There is now a wide variety of raw food products which try to fill the gap left by processed, hard to digest wheat pasta. Many people love zucchini, a vegetable that is easy to slice into long pasta strands, and some also enjoy spiral slicing carrots, beets, turnips and more. Many are also enthusiastic about kelp noodles, as they can be stored for a much longer time than zucchini and other veggies, but more than a few people deplore their crunchy texture or their sometimes off-putting smell.
Few raw pasta lovers are aware of yet another pasta substitute, one without a chemical aroma, a crunchy texture, or a short shelf life: sea spaghetti. Sea spaghetti (Himanthalia elongata) is another seaweed wonder. It grows in the natural seaweed fields of Brittany, and unlike kelp noodles, it actually looks like pasta right out of the water!
Processing and Color
Like most sea vegetables, sea spaghetti is a natural dark purple color, and a rich source of chlorophyll and minerals. In comparison, kelp noodles are transparent, as the outer skin is removed. This may seem natural at first, but, if you take a piece of kelp and try to remove the outer skin, you will find that it is not always easy to do so, and you will not end up with the final kelp noodle product.
Packaged kelp noodles have gone through a certain amount of processing, while sea spaghetti is an all-natural, unprocessed, unheated and nutritious product. After harvesting, sea spaghetti is gently dehydrated in a drying cupboard in Brittany and doesn't ever reach 115 degrees.
Being the natural sea product that they are, sea spaghetti thrive in a cool, water rich environment and will fully saturate in it, yielding long, soft linguine like strands.
Sea spaghetti is more nutritious than kelp noodles, just like unprocessed kelp is more nutritious than kelp noodles. Consider the following numbers:
In a 4 ounce serving, kelp noodles contain dietary fiber (4%), calcium (15%) and iron (4%). The nutrition facts label says little else.
In a 4 gram serving (much less than 4 ounces!), sea spaghetti contains dietary fiber (5%), vitamin C (400%), potassium (40%), magnesium (29%), calcium (25%) and iodine (56%). Sea spaghetti is by far one of the most nutritious raw pasta replacement available, and when you consider that each sea spaghetti package contains more than 10 times the above serving size, it really is a bargain!
Sea spaghetti are no different from other types of seaweed, with a pleasant, fresh taste of the sea. Rinsing will help remove much of the salty flavor, yielding a milder noodle.
Sea spaghetti is delightful in a cashew based tomato-cream sauce with crushed red pepper, or in a fra diavolo-type sauce rich in fresh tomatoes, garlic and parsley. No shrimps needed here!

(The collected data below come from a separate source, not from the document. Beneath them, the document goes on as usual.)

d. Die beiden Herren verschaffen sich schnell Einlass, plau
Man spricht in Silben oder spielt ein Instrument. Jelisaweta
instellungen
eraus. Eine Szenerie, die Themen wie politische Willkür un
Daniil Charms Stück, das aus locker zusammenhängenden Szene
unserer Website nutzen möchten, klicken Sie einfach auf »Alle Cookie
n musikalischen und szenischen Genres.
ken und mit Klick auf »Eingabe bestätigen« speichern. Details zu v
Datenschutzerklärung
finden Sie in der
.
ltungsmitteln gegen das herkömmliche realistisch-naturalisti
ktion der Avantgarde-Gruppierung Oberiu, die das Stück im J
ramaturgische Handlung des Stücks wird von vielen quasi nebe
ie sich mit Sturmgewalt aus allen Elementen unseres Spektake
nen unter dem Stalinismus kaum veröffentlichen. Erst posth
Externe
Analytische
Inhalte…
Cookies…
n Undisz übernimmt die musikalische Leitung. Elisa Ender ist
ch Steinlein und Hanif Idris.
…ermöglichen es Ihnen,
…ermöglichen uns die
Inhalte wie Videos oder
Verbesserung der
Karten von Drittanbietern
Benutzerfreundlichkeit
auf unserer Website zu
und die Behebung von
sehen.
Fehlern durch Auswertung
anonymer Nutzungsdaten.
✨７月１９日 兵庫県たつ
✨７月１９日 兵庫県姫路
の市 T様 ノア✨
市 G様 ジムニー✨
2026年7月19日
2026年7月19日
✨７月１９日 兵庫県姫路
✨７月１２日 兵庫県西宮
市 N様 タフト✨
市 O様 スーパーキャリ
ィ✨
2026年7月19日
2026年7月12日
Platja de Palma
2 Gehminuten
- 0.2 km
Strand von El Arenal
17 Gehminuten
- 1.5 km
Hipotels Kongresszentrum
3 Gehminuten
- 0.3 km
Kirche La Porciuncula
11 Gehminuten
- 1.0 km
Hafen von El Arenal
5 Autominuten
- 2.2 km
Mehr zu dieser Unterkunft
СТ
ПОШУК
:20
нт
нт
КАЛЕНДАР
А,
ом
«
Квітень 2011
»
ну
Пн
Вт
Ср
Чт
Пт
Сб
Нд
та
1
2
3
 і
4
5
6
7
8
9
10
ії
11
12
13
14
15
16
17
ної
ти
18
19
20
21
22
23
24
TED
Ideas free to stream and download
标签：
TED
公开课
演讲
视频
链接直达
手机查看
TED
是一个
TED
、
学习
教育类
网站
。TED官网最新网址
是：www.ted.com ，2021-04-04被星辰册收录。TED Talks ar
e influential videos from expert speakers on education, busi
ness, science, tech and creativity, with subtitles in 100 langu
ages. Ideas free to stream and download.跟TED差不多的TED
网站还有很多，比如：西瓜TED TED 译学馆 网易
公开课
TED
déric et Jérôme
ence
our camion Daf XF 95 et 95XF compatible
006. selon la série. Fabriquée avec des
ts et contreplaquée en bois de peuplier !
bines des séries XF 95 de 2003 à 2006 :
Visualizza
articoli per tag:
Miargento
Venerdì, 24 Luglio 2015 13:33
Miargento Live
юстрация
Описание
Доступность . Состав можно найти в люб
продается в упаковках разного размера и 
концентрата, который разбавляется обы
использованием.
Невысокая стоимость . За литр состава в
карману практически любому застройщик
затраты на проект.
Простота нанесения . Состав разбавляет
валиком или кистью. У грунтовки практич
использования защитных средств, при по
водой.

Creamy pesto sauces are also delightful tossed with soft, long stranded sea spaghetti.
Unlike fresh vegetables and kelp noodles, which need to be refrigerated, sea spaghetti is low temperature dried and shelf stable. You can stock as many packages as you'd like and keep them in a dark, dry cupboard for at least 3 years!
If you've been longing for the long soft strands of grain based pasta and are looking for an easy to digest, nutritious and delicious alternative, you will love sea spaghetti! Kate Magic recommends you “just soak it in the morning & serve it in the evening,” and in her book Evie's Kitchen, Shazzie writes: “I (...) love sea spaghetti, which comes in long strands of tagliatelle-style seaweed. After soaking in water for an hour, it makes the base of one of the most satiating raw meals on the planet.”
At Sirova, we like to soak an entire package of sea spaghetti in a large covered container and keep it in the fridge, changing the water every couple of days. Then, we just whip up a quick sauce, toss in a few cups of soaked sea spaghetti, and we've got one of the fastest, most nutritious foods possible!